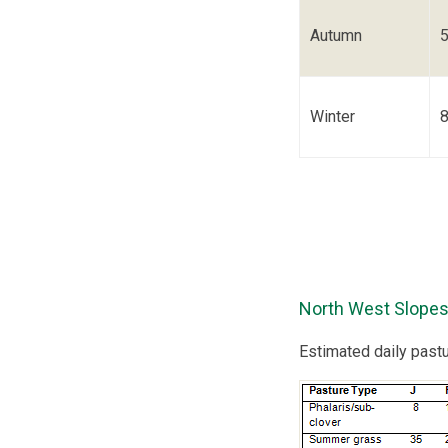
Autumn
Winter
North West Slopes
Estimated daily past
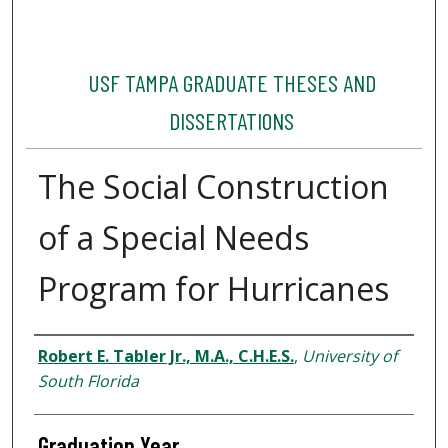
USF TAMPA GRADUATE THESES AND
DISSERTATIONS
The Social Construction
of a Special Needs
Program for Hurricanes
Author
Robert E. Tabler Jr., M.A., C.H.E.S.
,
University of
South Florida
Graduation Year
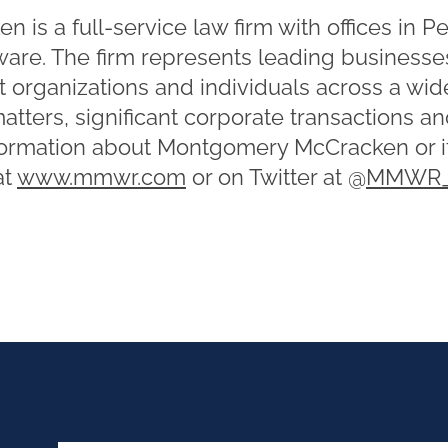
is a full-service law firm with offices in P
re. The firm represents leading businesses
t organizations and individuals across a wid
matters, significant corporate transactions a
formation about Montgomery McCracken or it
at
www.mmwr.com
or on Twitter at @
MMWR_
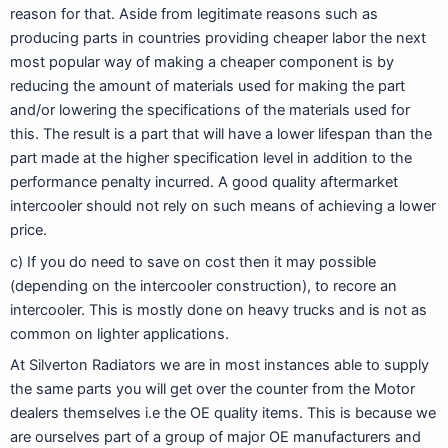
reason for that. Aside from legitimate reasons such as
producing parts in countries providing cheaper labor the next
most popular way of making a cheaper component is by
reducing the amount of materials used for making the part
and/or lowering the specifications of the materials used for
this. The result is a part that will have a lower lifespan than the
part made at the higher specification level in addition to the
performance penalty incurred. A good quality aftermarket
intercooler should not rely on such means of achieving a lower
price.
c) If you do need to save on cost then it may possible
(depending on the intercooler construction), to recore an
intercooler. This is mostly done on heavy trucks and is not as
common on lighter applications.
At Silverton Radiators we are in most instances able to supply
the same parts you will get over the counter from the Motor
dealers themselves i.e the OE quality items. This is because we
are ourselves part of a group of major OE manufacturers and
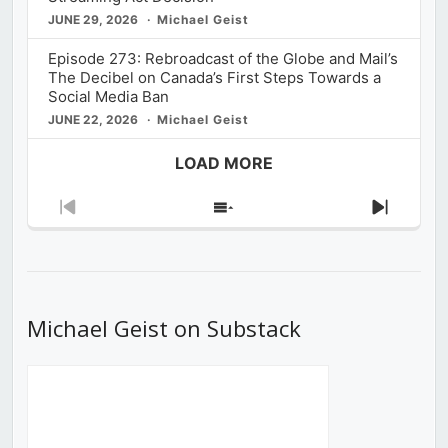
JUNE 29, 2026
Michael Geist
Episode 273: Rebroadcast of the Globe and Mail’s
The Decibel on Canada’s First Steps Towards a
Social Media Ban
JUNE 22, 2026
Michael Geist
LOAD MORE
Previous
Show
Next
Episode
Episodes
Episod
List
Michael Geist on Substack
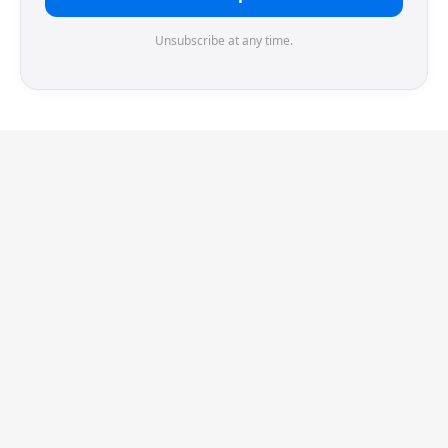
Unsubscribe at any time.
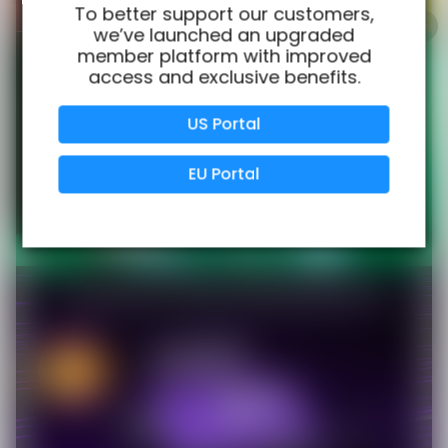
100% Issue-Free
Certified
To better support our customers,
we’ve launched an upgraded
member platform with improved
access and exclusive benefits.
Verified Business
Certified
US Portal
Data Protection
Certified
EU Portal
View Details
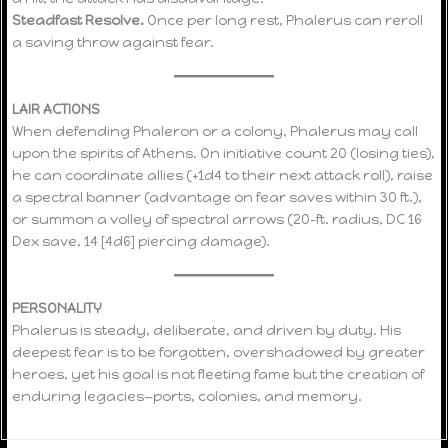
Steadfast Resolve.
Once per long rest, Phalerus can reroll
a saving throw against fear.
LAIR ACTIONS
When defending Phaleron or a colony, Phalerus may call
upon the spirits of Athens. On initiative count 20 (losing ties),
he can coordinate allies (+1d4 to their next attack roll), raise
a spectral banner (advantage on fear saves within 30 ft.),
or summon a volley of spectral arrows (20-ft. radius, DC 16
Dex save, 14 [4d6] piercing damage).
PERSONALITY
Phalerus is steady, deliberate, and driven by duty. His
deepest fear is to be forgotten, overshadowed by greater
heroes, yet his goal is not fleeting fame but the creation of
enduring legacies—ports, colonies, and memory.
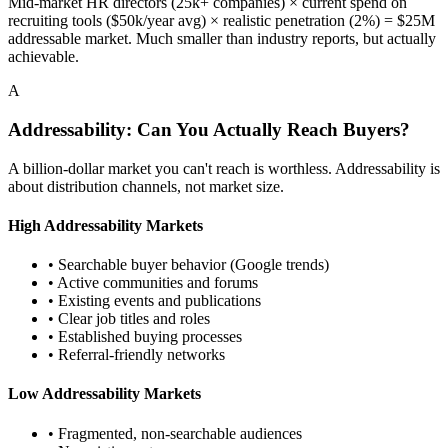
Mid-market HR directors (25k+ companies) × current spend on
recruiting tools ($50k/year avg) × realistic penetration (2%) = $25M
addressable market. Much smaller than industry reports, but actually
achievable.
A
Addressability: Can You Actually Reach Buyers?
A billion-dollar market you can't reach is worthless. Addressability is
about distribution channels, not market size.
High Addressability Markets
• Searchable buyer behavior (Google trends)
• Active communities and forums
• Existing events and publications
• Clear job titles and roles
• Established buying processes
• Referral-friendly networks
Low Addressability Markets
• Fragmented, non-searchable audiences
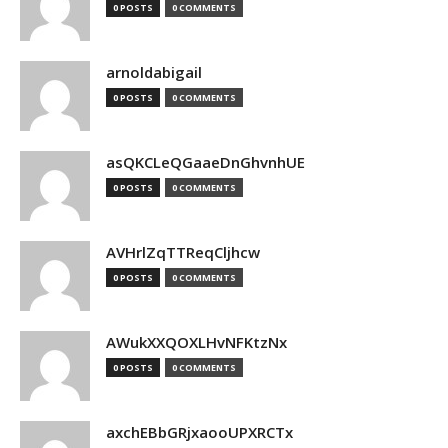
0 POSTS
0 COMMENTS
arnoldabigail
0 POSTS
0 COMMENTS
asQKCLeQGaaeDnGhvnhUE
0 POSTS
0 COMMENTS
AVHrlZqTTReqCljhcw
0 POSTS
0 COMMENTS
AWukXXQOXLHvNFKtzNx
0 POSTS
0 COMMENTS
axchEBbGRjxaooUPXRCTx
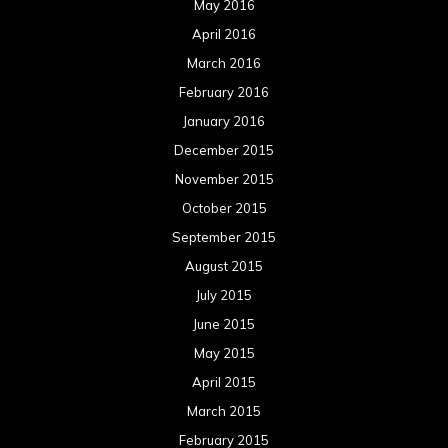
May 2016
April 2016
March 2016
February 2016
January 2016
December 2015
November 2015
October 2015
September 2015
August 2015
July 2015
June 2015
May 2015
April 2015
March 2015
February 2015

______________________________

● **ACTION ITEM**
Copy the data exactly. Any picture it contains is to be omitted.

● **ANSWER SECTION**
Autumn
Winter
North West Slopes
Estimated daily past
USF TAMPA GRADUATE THESES AND
DISSERTATIONS
The Social Construction
of a Special Needs
Program for Hurricanes
Author
Robert E. Tabler Jr., M.A., C.H.E.S.
,
University of
South Florida
Graduation Year
is a full-service law firm with offices in P
re. The firm represents leading businesses
t organizations and individuals across a wid
matters, significant corporate transactions a
formation about Montgomery McCracken or it
at
www.mmwr.com
or on Twitter at @
MMWR_
reason for that. Aside from legitimate reasons such as
producing parts in countries providing cheaper labor the next
most popular way of making a cheaper component is by
reducing the amount of materials used for making the part
and/or lowering the specifications of the materials used for
this. The result is a part that will have a lower lifespan than the
part made at the higher specification level in addition to the
performance penalty incurred. A good quality aftermarket
intercooler should not rely on such means of achieving a lower
price.
c) If you do need to save on cost then it may possible
(depending on the intercooler construction), to recore an
intercooler. This is mostly done on heavy trucks and is not as
common on lighter applications.
At Silverton Radiators we are in most instances able to supply
the same parts you will get over the counter from the Motor
dealers themselves i.e the OE quality items. This is because we
are ourselves part of a group of major OE manufacturers and
JUNE 29, 2026
Michael Geist
Episode 273: Rebroadcast of the Globe and Mail’s
The Decibel on Canada’s First Steps Towards a
Social Media Ban
JUNE 22, 2026
Michael Geist
LOAD MORE
Previous
Show
Next
Episode
Episodes
Episod
List
Michael Geist on Substack
Unsubscribe at any time.
100% Issue-Free
Certified
To better support our customers,
we’ve launched an upgraded
member platform with improved
access and exclusive benefits.
Verified Business
Certified
US Portal
Data Protection
Certified
EU Portal
View Details
Steadfast Resolve.
Once per long rest, Phalerus can reroll
a saving throw against fear.
LAIR ACTIONS
When defending Phaleron or a colony, Phalerus may call
upon the spirits of Athens. On initiative count 20 (losing ties),
he can coordinate allies (+1d4 to their next attack roll), raise
a spectral banner (advantage on fear saves within 30 ft.),
or summon a volley of spectral arrows (20-ft. radius, DC 16
Dex save, 14 [4d6] piercing damage).
PERSONALITY
Phalerus is steady, deliberate, and driven by duty. His
deepest fear is to be forgotten, overshadowed by greater
heroes, yet his goal is not fleeting fame but the creation of
enduring legacies—ports, colonies, and memory.
Mid-market HR directors (25k+ companies) × current spend on
recruiting tools ($50k/year avg) × realistic penetration (2%) = $25M
addressable market. Much smaller than industry reports, but actually
achievable.
A
Addressability: Can You Actually Reach Buyers?
A billion-dollar market you can't reach is worthless. Addressability is
about distribution channels, not market size.
High Addressability Markets
• Searchable buyer behavior (Google trends)
• Active communities and forums
• Existing events and publications
• Clear job titles and roles
• Established buying processes
• Referral-friendly networks
Low Addressability Markets
• Fragmented, non-searchable audiences
0 POSTS
0 COMMENTS
arnoldabigail
0 POSTS
0 COMMENTS
asQKCLeQGaaeDnGhvnhUE
0 POSTS
0 COMMENTS
AVHrlZqTTReqCljhcw
0 POSTS
0 COMMENTS
AWukXXQOXLHvNFKtzNx
0 POSTS
0 COMMENTS
axchEBbGRjxaooUPXRCTx
May 2016
April 2016
March 2016
February 2016
January 2016
December 2015
November 2015
October 2015
September 2015
August 2015
July 2015
June 2015
May 2015
April 2015
March 2015
February 2015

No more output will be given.